══ Dataset records ══
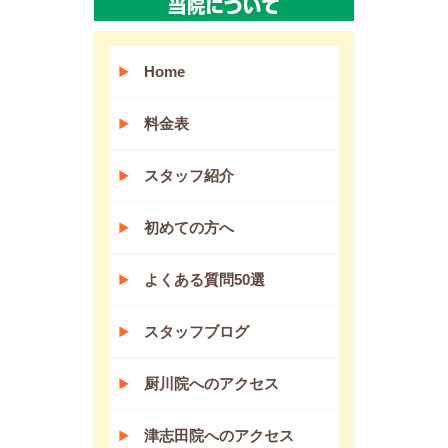
Home
料金表
スタッフ紹介
初めての方へ
よくある質問50選
スタッフブログ
厨川院へのアクセス
津志田院へのアクセス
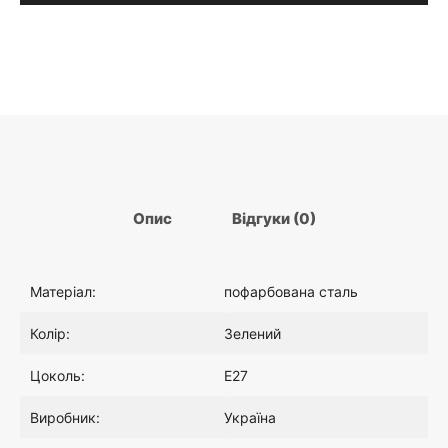
9
підвісів
Elvin
зелена
Опис
Відгуки (0)
Матеріал:
пофарбована сталь
Колір:
Зелений
Цоколь:
E27
Виробник:
Україна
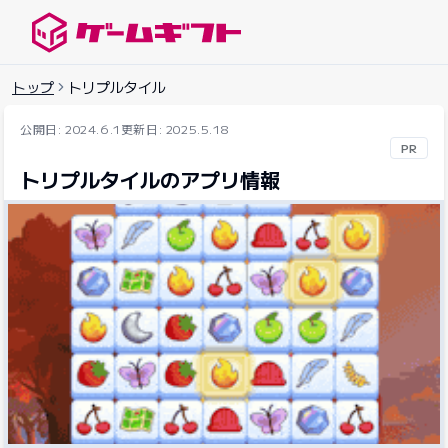
ゲームギフトナビ
トップ
トリプルタイル
公開日: 2024.6.1
更新日: 2025.5.18
PR
トリプルタイルのアプリ情報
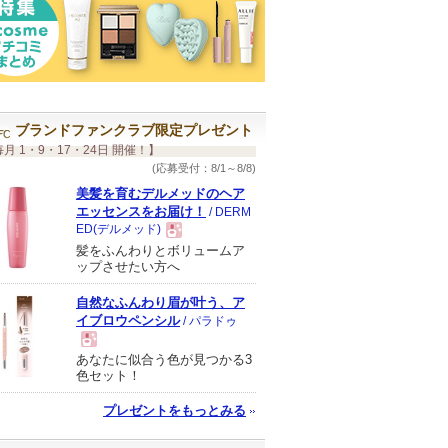
ブランドファンクラブ限定プレゼント
月 1・9・17・24日 開催！】
(応募受付：8/1～8/8)
美髪を育むデルメッドのヘア
エッセンスをお届け！
/ DERM
ED(デルメッド)
髪をふんわりとボリュームア
現
ップさせたい方へ
自然なふんわり眉が叶う、ア
品
イブロウペンシル
/ パラドゥ
あなたに似合う色が見つかる3
現
色セット！
プレゼントをもっとみる
品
═══
## Exercise
Every record above should be transcribed exactly; the pictures stay out of the copy.

## Result of this exercise
Home
料金表
スタッフ紹介
初めての方へ
よくある質問50選
スタッフブログ
厨川院へのアクセス
津志田院へのアクセス
9
підвісів
Elvin
зелена
Опис
Відгуки (0)
Матеріал:
пофарбована сталь
Колір:
Зелений
Цоколь:
E27
Виробник:
Україна
ゲームギフトナビ
トップ
トリプルタイル
公開日: 2024.6.1
更新日: 2025.5.18
PR
トリプルタイルのアプリ情報
ブランドファンクラブ限定プレゼント
月 1・9・17・24日 開催！】
(応募受付：8/1～8/8)
美髪を育むデルメッドのヘア
エッセンスをお届け！
/ DERM
ED(デルメッド)
髪をふんわりとボリュームア
現
ップさせたい方へ
自然なふんわり眉が叶う、ア
品
イブロウペンシル
/ パラドゥ
あなたに似合う色が見つかる3
現
色セット！
プレゼントをもっとみる
品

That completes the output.